For new prices: Bigjimbo is of course available, but you could check the dealer's website (e.g. google Toyota dubai) or drivearabia. Remember that the prices are indicative and you could usually get some freebies or discounts over this. Fortuner "starts at AED 101K"
Toyota UAE

For leasing, I think it should be close to 3K p.m. at the min.


----------



## Roadworrier (Jul 3, 2012)

rsinner said:


> For new prices: Bigjimbo is of course available, but you could check the dealer's website (e.g. google Toyota dubai) or drivearabia. Remember that the prices are indicative and you could usually get some freebies or discounts over this. Fortuner "starts at AED 101K"
> Toyota UAE
> 
> For leasing, I think it should be close to 3K p.m. at the min.

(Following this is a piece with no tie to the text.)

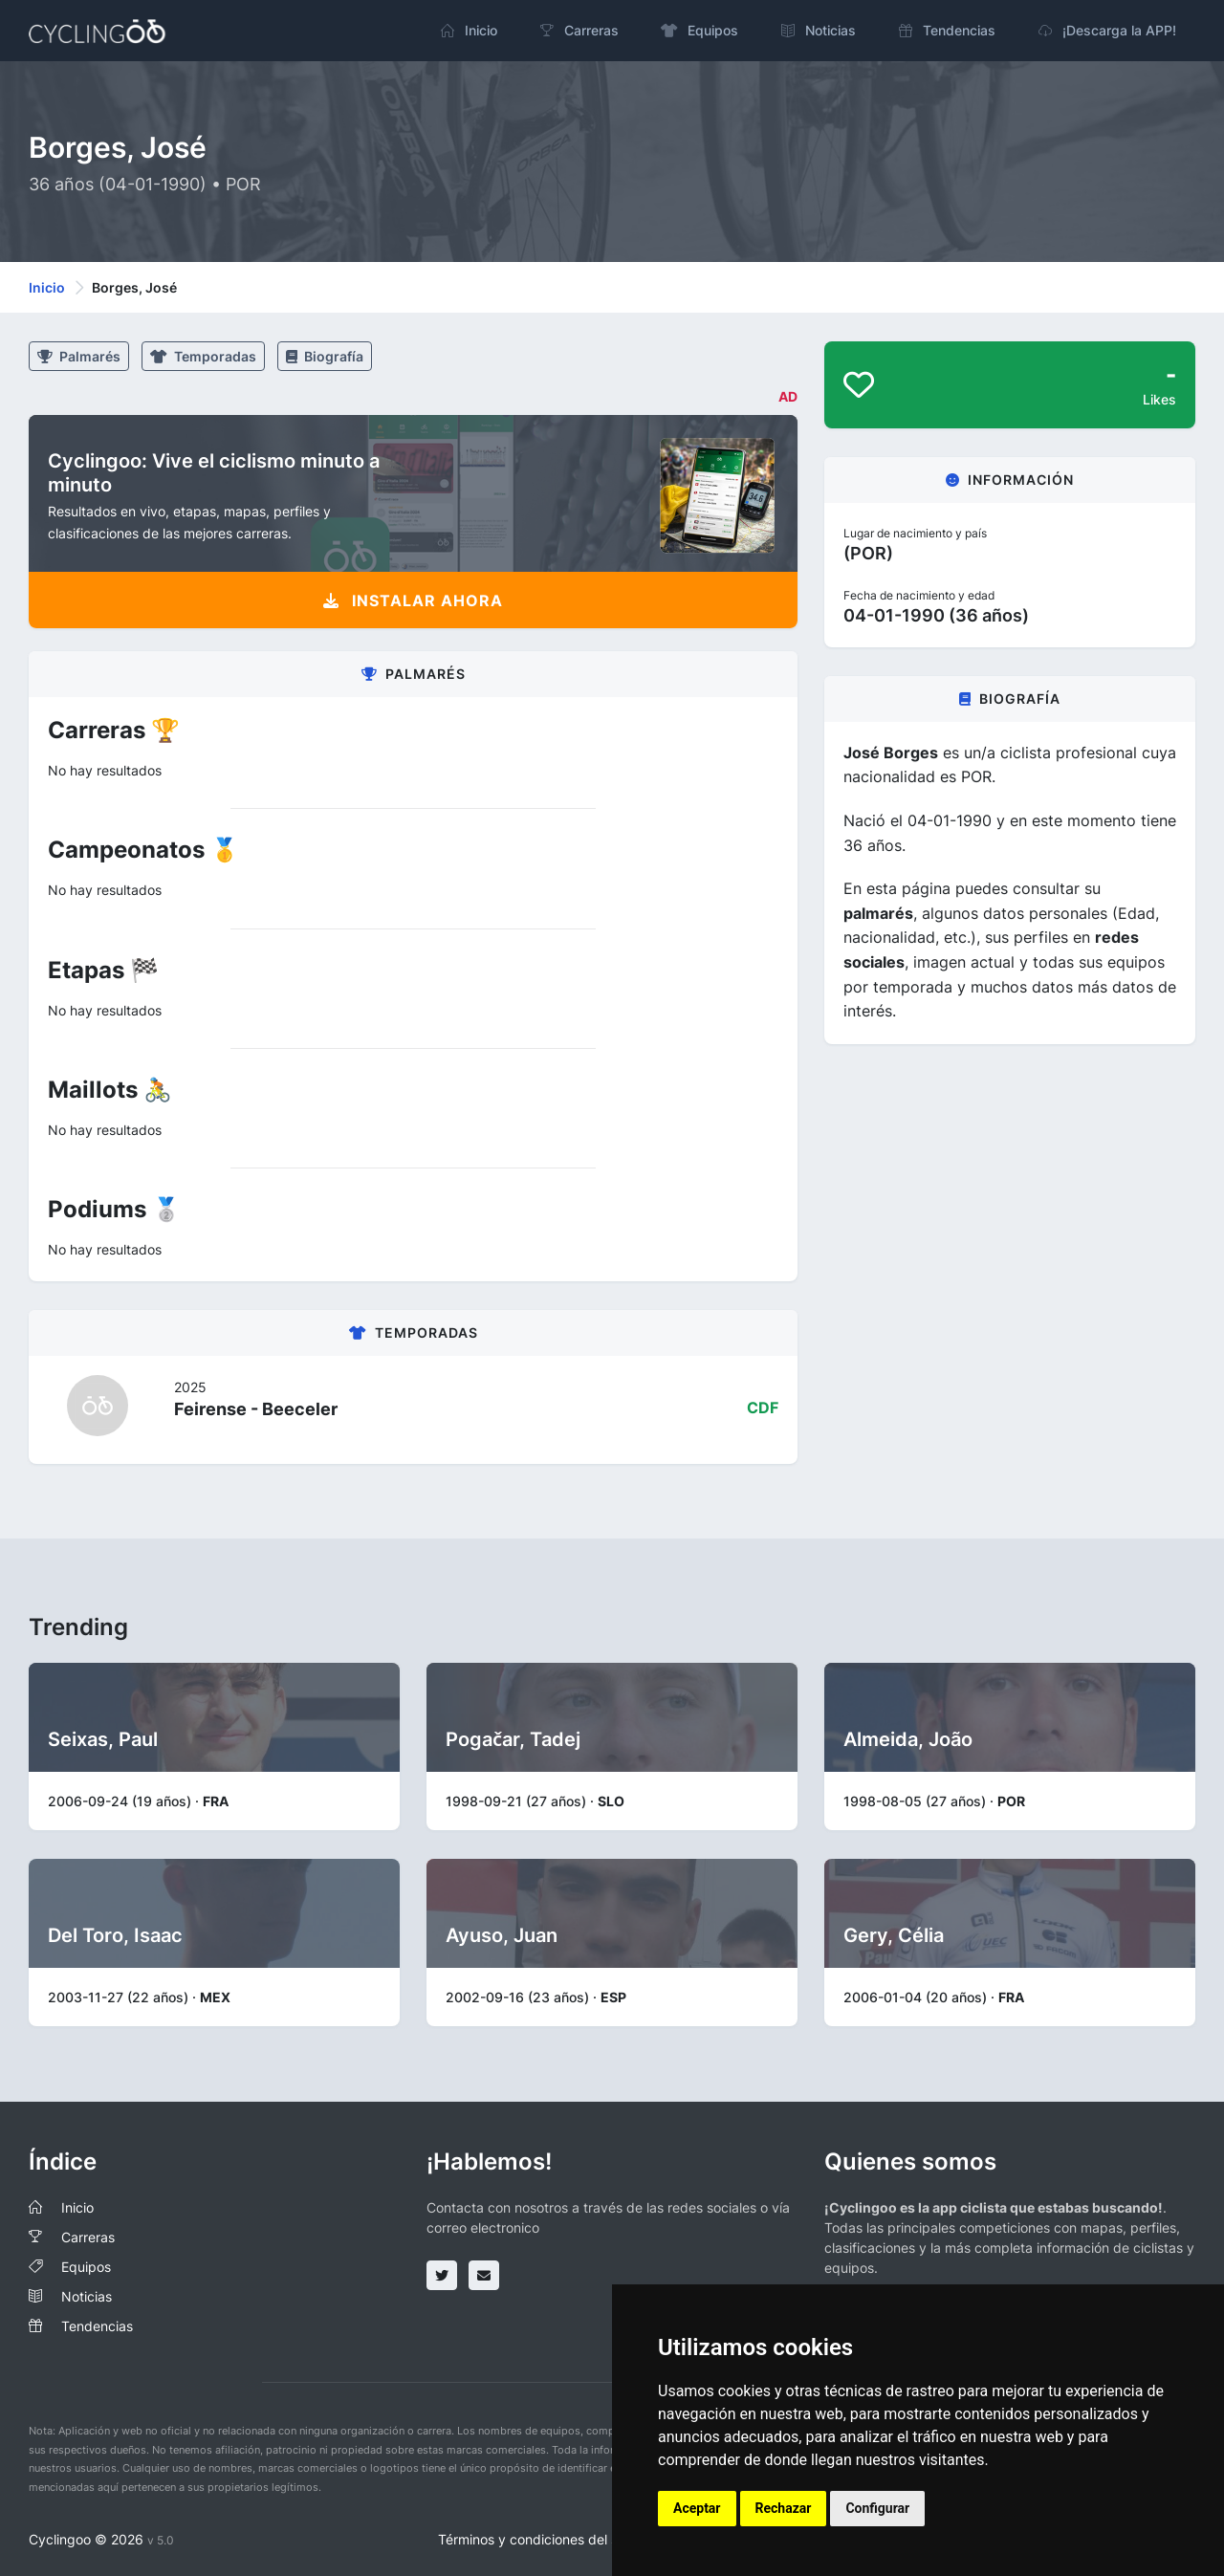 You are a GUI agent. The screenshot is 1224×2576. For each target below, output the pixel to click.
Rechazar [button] (783, 2508)
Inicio (47, 287)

Back in October Budget offered me a Fortuner at 3800/month for a 2 year lease, but it is way higher for a month to month. But it is with the 2.7 litre 4, which is sluglike on highways. If you buy, go for the V6.


----------



## stuclark (Dec 23, 2012)

Thanks. Which is most preffered im the desert. I have heard the 2.7 is the better of the two.


----------



## Bigjimbo (Oct 28, 2010)

The 4.0 litre is the best of the two for the desert but the 2.7 is not too bad. 101k for the 2.7 and either 127,500 or 140,500 for the 4.0 litre

I can make it a lot cheaper then 3k a month!


----------